Abstract
Eagle Ford Shale (EFS) wells are comprised of a combination of challenges that can quickly limit production potential. This paper will review a case history of a well where conventional lift methods were crippled by these challenges, so an electrical submersible pump (ESP) was tested after previous installations were uneconomical.
Utilizing artificial sumps in gassy wells has proven valuable in larger casing sizes, but this well included an additional set of unique challenges. The challenges for the ESP system for this specific test included: (i) deviated wellbore; (ii) scale and corrosion issues; (iii) tight casing; (iv) high gas-to-liquid ratio; (v) gas slugging. To overcome these challenges, a slimline ESP system was installed inside an artificial sump to separate gas and operate smoothly during gas slug events. The system was equipped with a recirculation system to maintain cooling for the motor and a capillary line for continuous chemical treatment.
This paper presents comparisons between different forms of artificial lift producing separately in the same well, as well as different forms operating concurrently in offset wells. Uncommon design and operation methods are presented with production results.

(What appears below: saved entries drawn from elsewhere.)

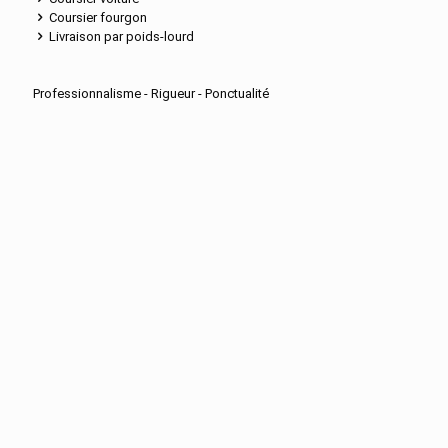
Coursier fourgon
Livraison par poids-lourd
Professionnalisme - Rigueur - Ponctualité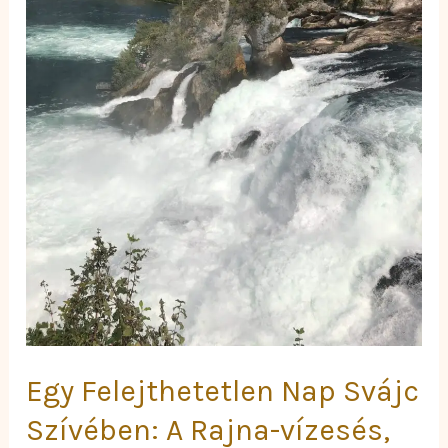
vízesés,
Schaffhausen
és
Zürich
Élményei
Egy Felejthetetlen Nap Svájc
Szívében: A Rajna-vízesés,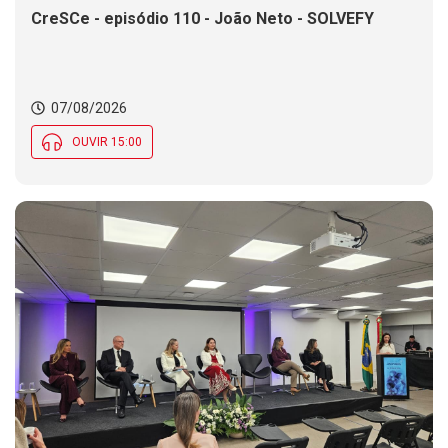
CreSCe - episódio 110 - João Neto - SOLVEFY
07/08/2026
OUVIR 15:00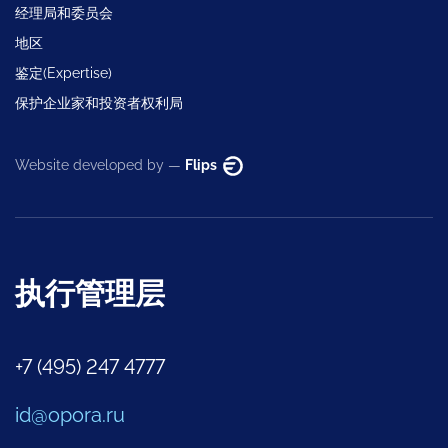
经理局和委员会
地区
鉴定(Expertise)
保护企业家和投资者权利局
Website developed by —
Flips
执行管理层
+7 (495) 247 4777
id@opora.ru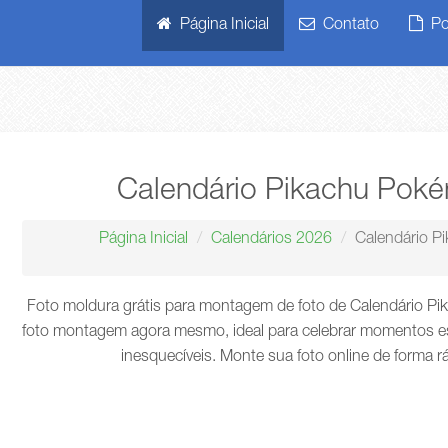
Página Inicial
Contato
Pol
Calendário Pikachu Pok
Página Inicial
Calendários 2026
Calendário 
Foto moldura grátis para montagem de foto de Calendário P
foto montagem agora mesmo, ideal para celebrar momentos es
inesquecíveis. Monte sua foto online de forma r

The test concluded that a comprehensive design for downhole ESP equipment, including a chemical treatment plan, can increase production in an EFS well. Results included an improved drawdown rate, improved production, and no evidence of scale buildup. Additional benefits would include significantly increased time between well work overs and reduced number of system failures due to corrosion, resulting in a substantial reduction in non-productive time.
The positive results of the test demonstrate how to achieve the beneficial economic impacts of a properly designed ESP system in the Eagle Ford Shale as compared to traditional artificial lift designs.